February 24, 2021 08:10
The U.S. economic recovery from the coronavirus pandemic is a work in progress, the country's central bank chief told lawmakers Tuesday.
"The economic recovery remains uneven and far from complete, and the path ahead is highly uncertain," Federal Reserve Chair Jerome Powell told the Senate Banking Committee. "Although there has been much progress in the labor market since the spring, millions of Americans remain out of work."
The U.S. Labor Department said the January unemployment rate was 6.3 percent, although Powell earlier this month said it was "close to 10 percent," more than twice the figure for last February before the virus started infecting millions of Americans and forced thousands of businesses to close or limit their operations.
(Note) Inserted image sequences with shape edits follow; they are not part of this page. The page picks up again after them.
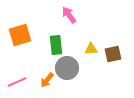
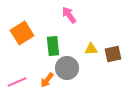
orange square: moved 2 px right, 2 px up; rotated 15 degrees counterclockwise
green rectangle: moved 3 px left, 1 px down
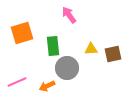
orange square: rotated 15 degrees clockwise
orange arrow: moved 6 px down; rotated 28 degrees clockwise
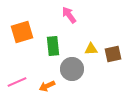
orange square: moved 1 px up
gray circle: moved 5 px right, 1 px down
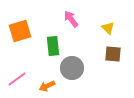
pink arrow: moved 2 px right, 4 px down
orange square: moved 2 px left, 1 px up
yellow triangle: moved 17 px right, 21 px up; rotated 48 degrees clockwise
brown square: rotated 18 degrees clockwise
gray circle: moved 1 px up
pink line: moved 3 px up; rotated 12 degrees counterclockwise
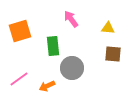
yellow triangle: rotated 40 degrees counterclockwise
pink line: moved 2 px right
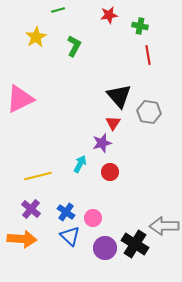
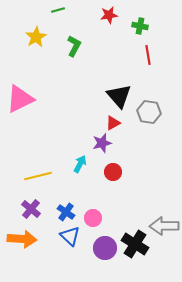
red triangle: rotated 28 degrees clockwise
red circle: moved 3 px right
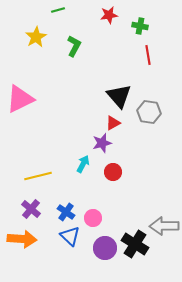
cyan arrow: moved 3 px right
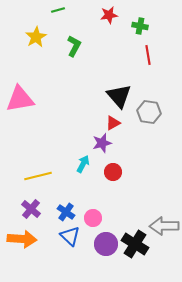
pink triangle: rotated 16 degrees clockwise
purple circle: moved 1 px right, 4 px up
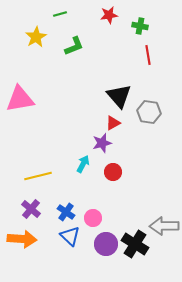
green line: moved 2 px right, 4 px down
green L-shape: rotated 40 degrees clockwise
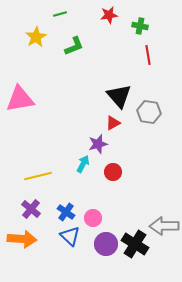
purple star: moved 4 px left, 1 px down
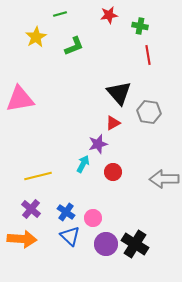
black triangle: moved 3 px up
gray arrow: moved 47 px up
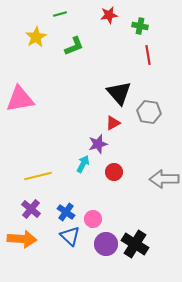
red circle: moved 1 px right
pink circle: moved 1 px down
Congress approved about US$4 trillion in coronavirus relief spending last year, while the Fed slashed its benchmark lending rate to near-zero percent last March. It is buying about $120 billion in government-backed bonds each month to foster bank lending and consumer spending.
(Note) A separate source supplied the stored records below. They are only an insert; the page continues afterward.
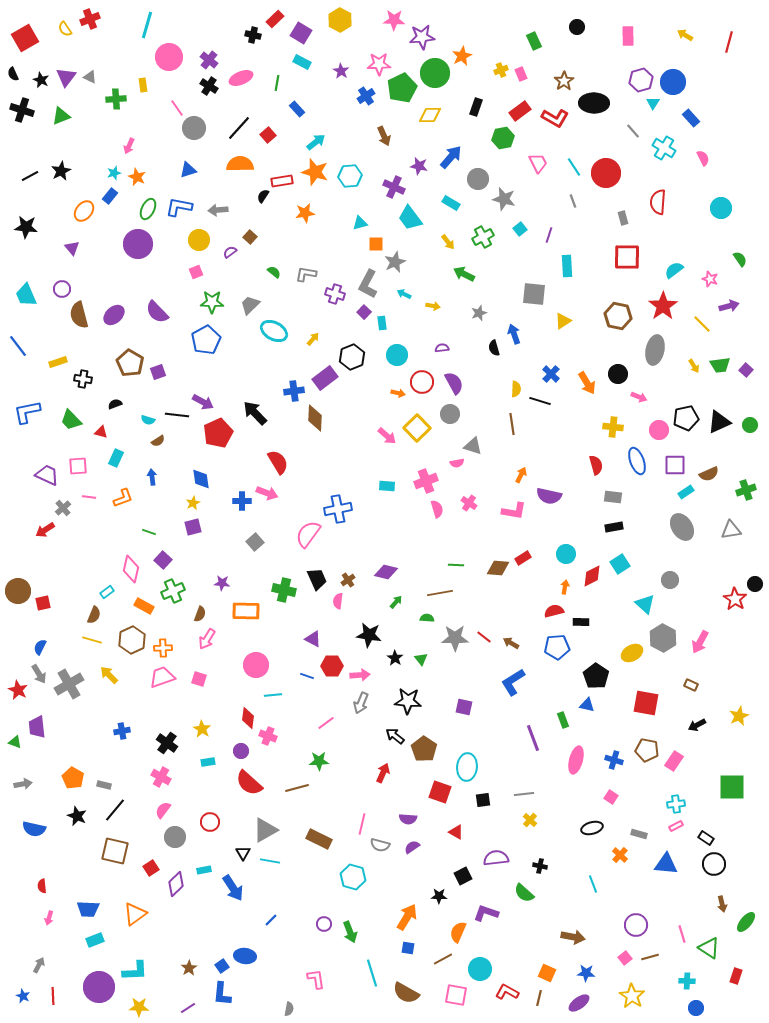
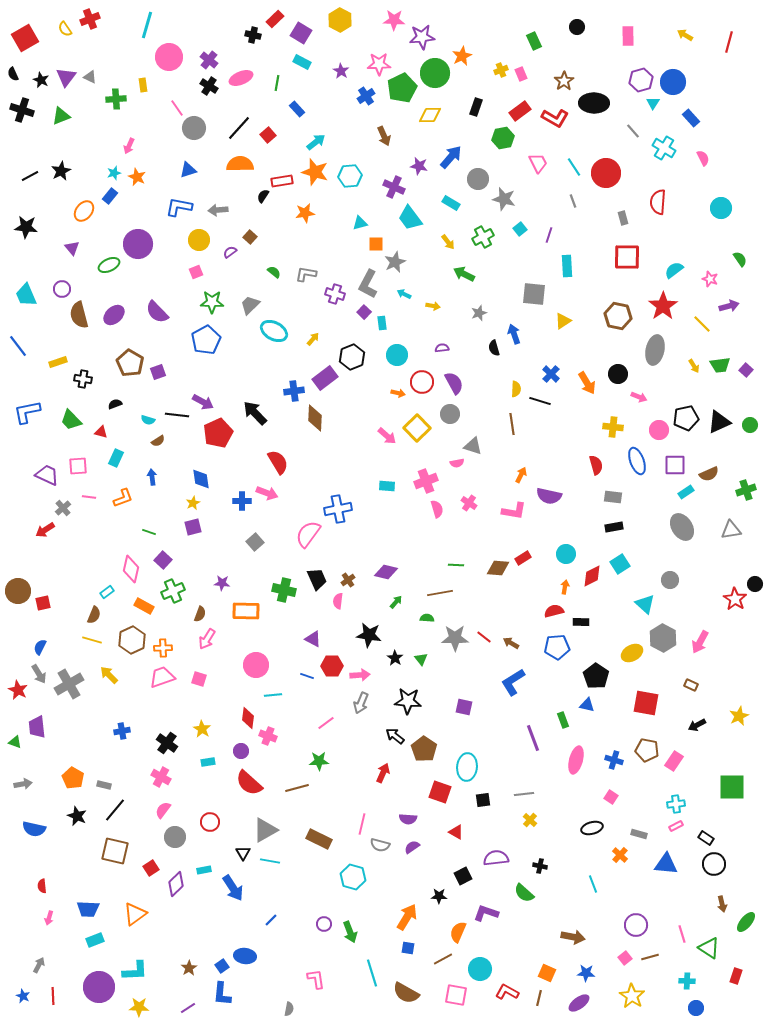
green ellipse at (148, 209): moved 39 px left, 56 px down; rotated 40 degrees clockwise
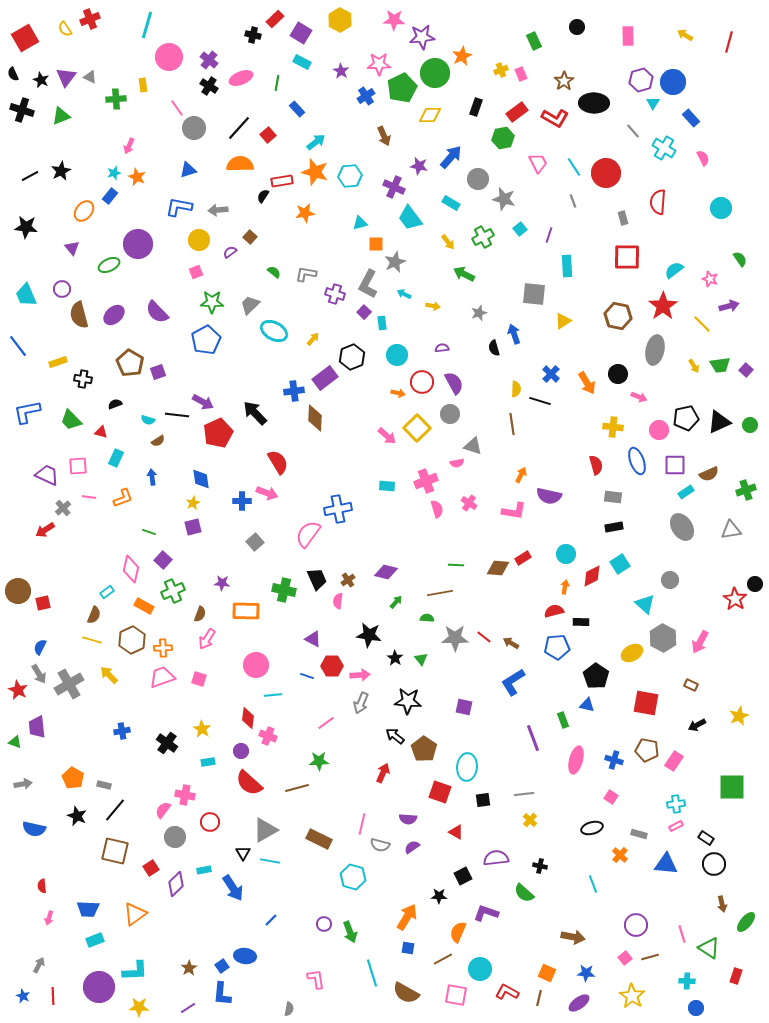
red rectangle at (520, 111): moved 3 px left, 1 px down
pink cross at (161, 777): moved 24 px right, 18 px down; rotated 18 degrees counterclockwise
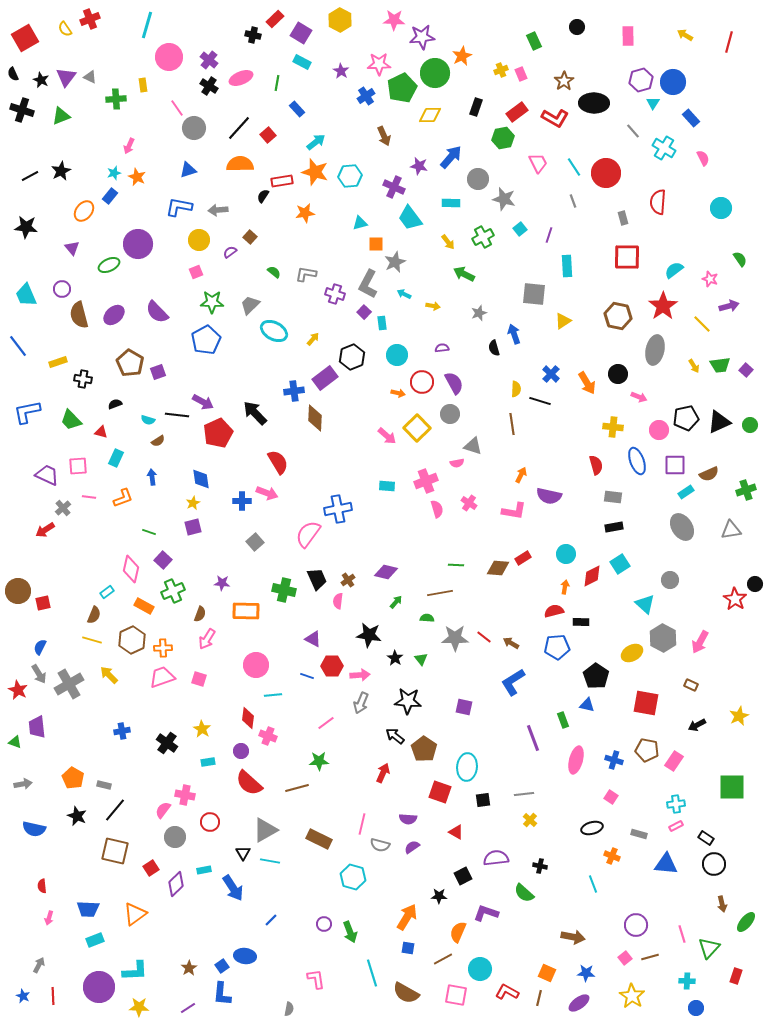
cyan rectangle at (451, 203): rotated 30 degrees counterclockwise
orange cross at (620, 855): moved 8 px left, 1 px down; rotated 21 degrees counterclockwise
green triangle at (709, 948): rotated 40 degrees clockwise
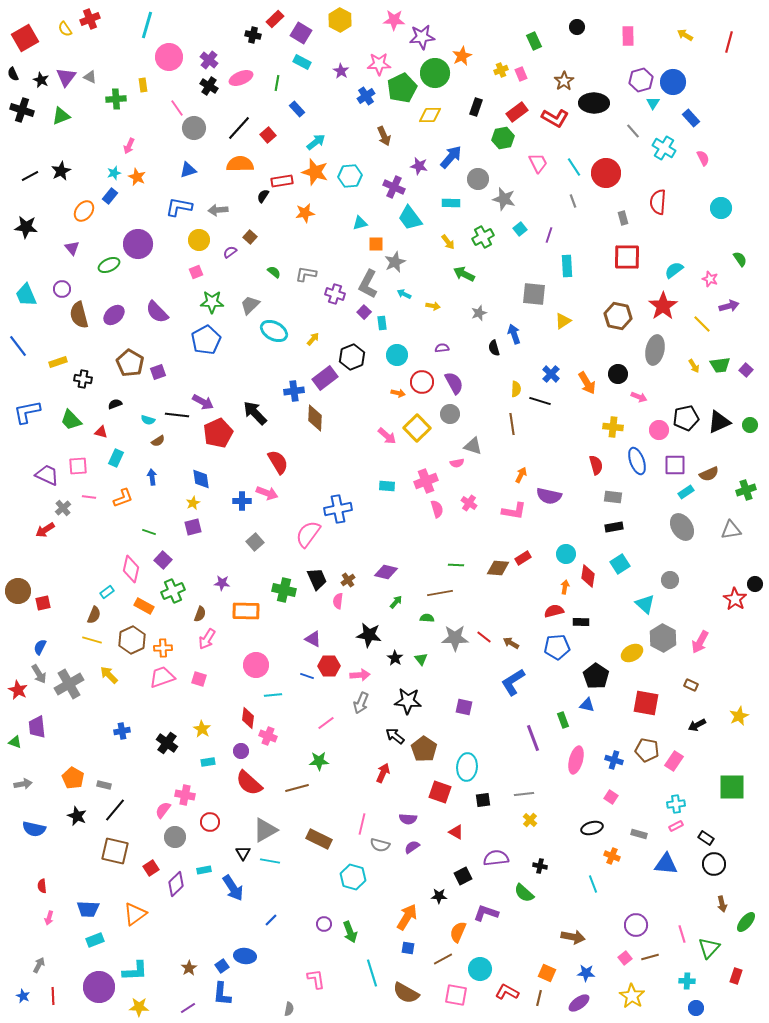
red diamond at (592, 576): moved 4 px left; rotated 55 degrees counterclockwise
red hexagon at (332, 666): moved 3 px left
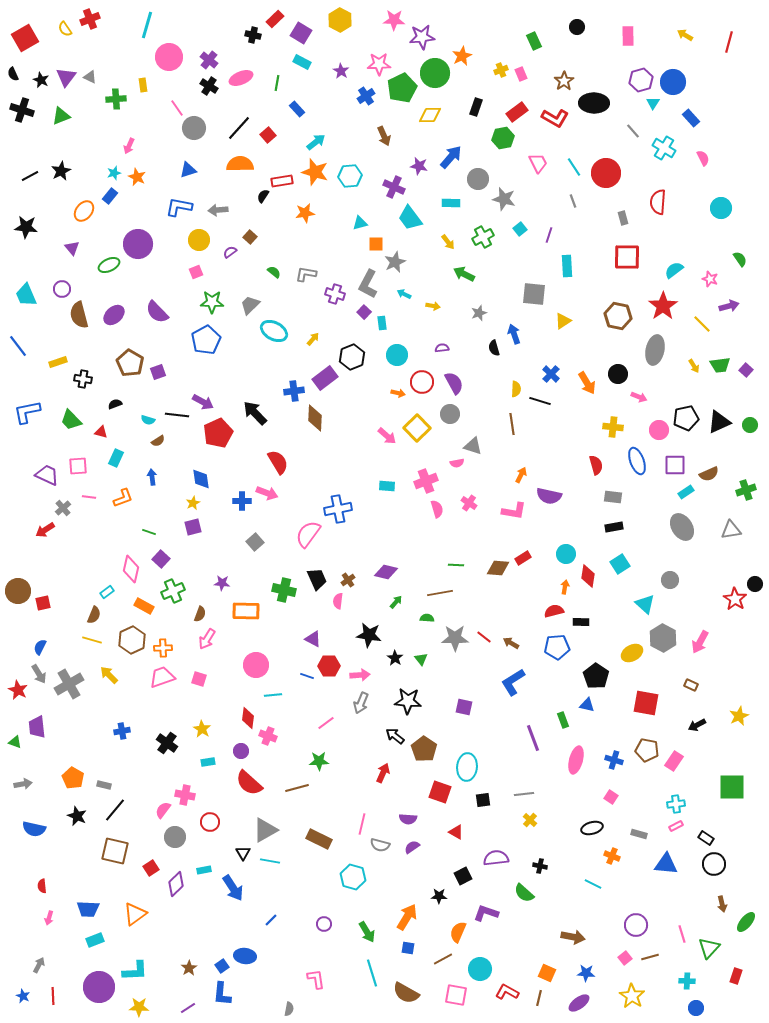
purple square at (163, 560): moved 2 px left, 1 px up
cyan line at (593, 884): rotated 42 degrees counterclockwise
green arrow at (350, 932): moved 17 px right; rotated 10 degrees counterclockwise
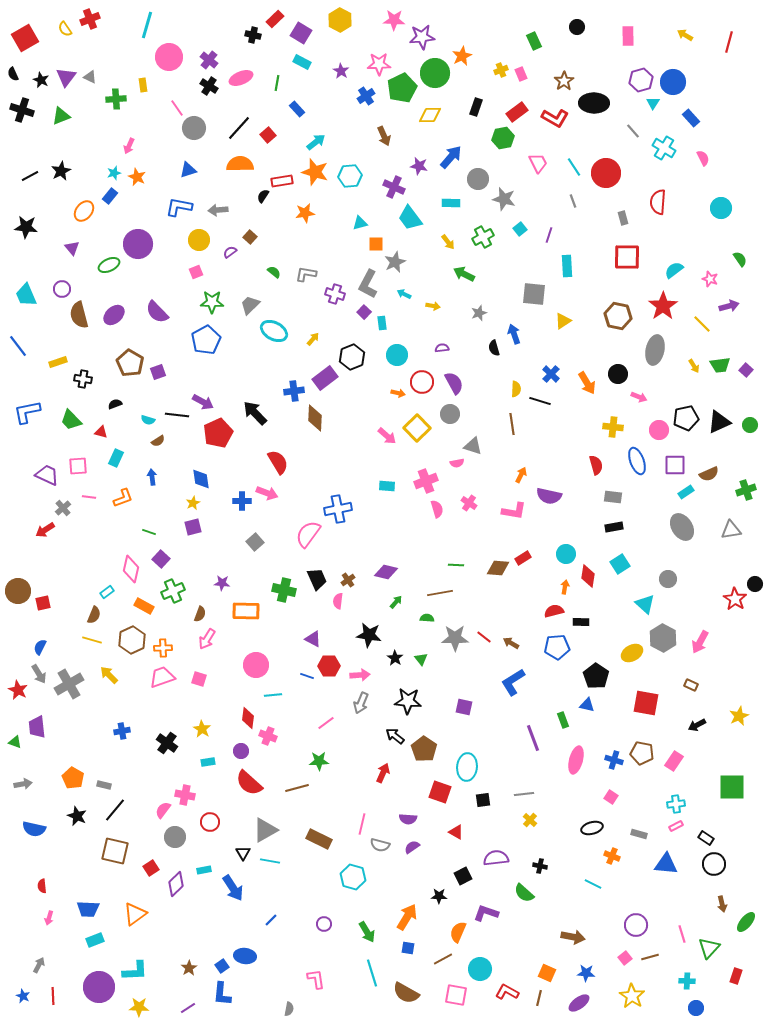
gray circle at (670, 580): moved 2 px left, 1 px up
brown pentagon at (647, 750): moved 5 px left, 3 px down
Now, Congress is considering Democratic President Joe Biden's $1.9 trillion relief package to boost the economy, reopen schools and send $1,400 checks to millions of adult Americans, all but the biggest wage earners. With Democrats narrowly controlling Congress, the measure could be approved by mid-March.
But Powell warned that for now, "The economy is a long way from our employment and inflation goals, and it is likely to take some time for substantial further progress to be achieved." He said the central bank would continue to buy bonds at its current pace until that progress has been made.
The number of U.S. workers filing for unemployment compensation has dropped sharply since the worst of the pandemic's effect on the world's largest economy late last March, when 6.9 million people filed for benefits. But for months now, 700,000 to more than 900,000 workers each week have filed new claims for benefits, figures that eclipsed the biggest totals seen before the pandemic in records that date to the 1960s.
Powell said the pandemic "is causing great hardship for millions of Americans and is weighing on economic activity and job creation."
Sen. Sherrod Brown of Ohio, chairman of the Senate banking panel, said Powell had "talked to all of us about the risk of falling short of a complete recovery and the damage it will do to peoples' lives." Brown said Biden "understands this moment, and he's risen to meet it" with his coronavirus relief package.
But Republican Sen. Pat Toomey of Pennsylvania, the top Republican on the banking panel, warned that excessive spending might spark inflation in the United States, echoing other Republicans as Congress considers Biden's relief proposal.
Powell said the Fed wanted to see more economic progress before cutting back its bond purchases. "There is still a long way to go to full recovery, and we intend to keep our policy supportive of that recovery," he said. Powell said the economy rebounded last summer but slowed in the latter part of 2020, with the biggest impacts largely falling on low-wage workers, Black and Hispanic Americans and other minority groups.
Powell, however, held out the possibility of a recovery in the months ahead, saying "ongoing vaccinations offer hope for a return to more normal conditions later this year."